**Work to complete**
Print the entries in full, word for word, but not the pictures.

**Data section**
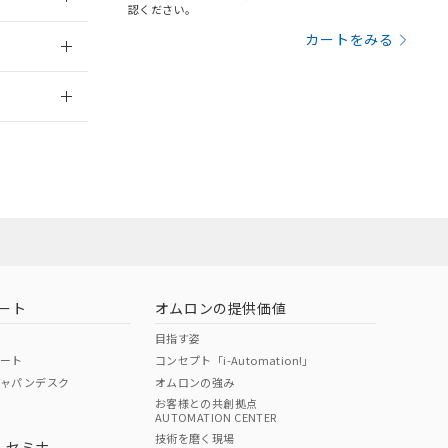
三者に通知します。
認ください。
さい。
合は、取り引きをい
：2006/4/1
カートをみる
ないようお願いしま
のオムロン制御
2026/7/29
バーズにご登録され
及ぼさない年数を意
び当社の共同利用者
ることをご了承くだ
範囲」に記載されて
のではありません。
荷製品に未対応品が
ート
オムロンの提供価値
22年1月12日よ
目指す姿
ポート
コンセプト「i-Automation!」
ジャパンデスク
オムロンの強み
お客様との共創拠点
AUTOMATION CENTER
DIBP
BBP
DEHP
環境保護
技術を磨く現場
・セミナ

**Response to the task**
三者に通知します。
認ください。
さい。
合は、取り引きをい
：2006/4/1
カートをみる
ないようお願いしま
のオムロン制御
2026/7/29
バーズにご登録され
及ぼさない年数を意
び当社の共同利用者
ることをご了承くだ
範囲」に記載されて
のではありません。
荷製品に未対応品が
ート
オムロンの提供価値
22年1月12日よ
目指す姿
ポート
コンセプト「i-Automation!」
ジャパンデスク
オムロンの強み
お客様との共創拠点
AUTOMATION CENTER
DIBP
BBP
DEHP
環境保護
技術を磨く現場
・セミナ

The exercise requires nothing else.